(Dataset entries)
——————————

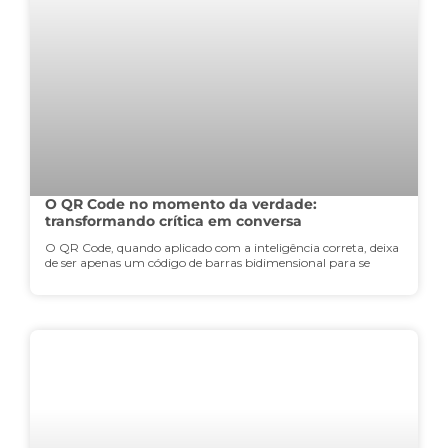
O QR Code no momento da verdade:
transformando crítica em conversa
O QR Code, quando aplicado com a inteligência correta, deixa
de ser apenas um código de barras bidimensional para se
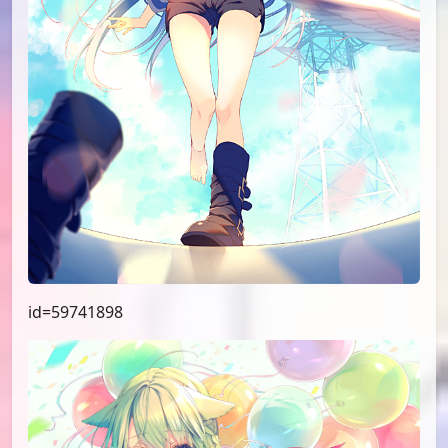
id=59741898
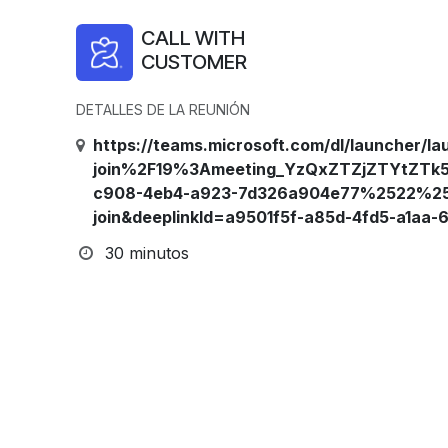
CALL WITH
CUSTOMER
DETALLES DE LA REUNIÓN
https://teams.microsoft.com/dl/launcher
join%2F19%3Ameeting_YzQxZTZjZTYtZT
c908-4eb4-a923-7d326a904e77%2522%2
join&deeplinkId=a9501f5f-a85d-4fd5-a1aa
30 minutos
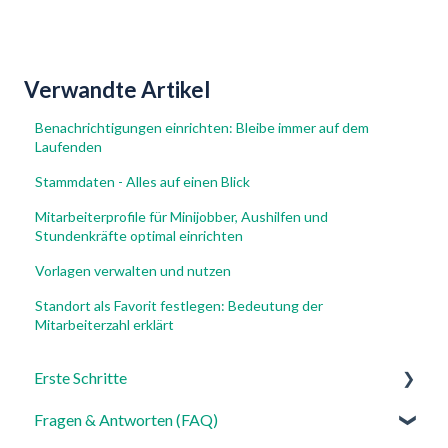
Verwandte Artikel
Benachrichtigungen einrichten: Bleibe immer auf dem
Laufenden
Stammdaten - Alles auf einen Blick
Mitarbeiterprofile für Minijobber, Aushilfen und
Stundenkräfte optimal einrichten
Vorlagen verwalten und nutzen
Standort als Favorit festlegen: Bedeutung der
Mitarbeiterzahl erklärt
Erste Schritte
Fragen & Antworten (FAQ)
Für Admins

——————————

> TASK ITEM
Above are records to transcribe exactly; leave their pictures out.

> SOLVED EXERCISE
O QR Code no momento da verdade:
transformando crítica em conversa
O QR Code, quando aplicado com a inteligência correta, deixa
de ser apenas um código de barras bidimensional para se
id=59741898
CALL WITH
CUSTOMER
DETALLES DE LA REUNIÓN
https://teams.microsoft.com/dl/launcher
join%2F19%3Ameeting_YzQxZTZjZTYtZT
c908-4eb4-a923-7d326a904e77%2522%2
join&deeplinkId=a9501f5f-a85d-4fd5-a1aa
30 minutos
Verwandte Artikel
Benachrichtigungen einrichten: Bleibe immer auf dem
Laufenden
Stammdaten - Alles auf einen Blick
Mitarbeiterprofile für Minijobber, Aushilfen und
Stundenkräfte optimal einrichten
Vorlagen verwalten und nutzen
Standort als Favorit festlegen: Bedeutung der
Mitarbeiterzahl erklärt
Erste Schritte
Fragen & Antworten (FAQ)
Für Admins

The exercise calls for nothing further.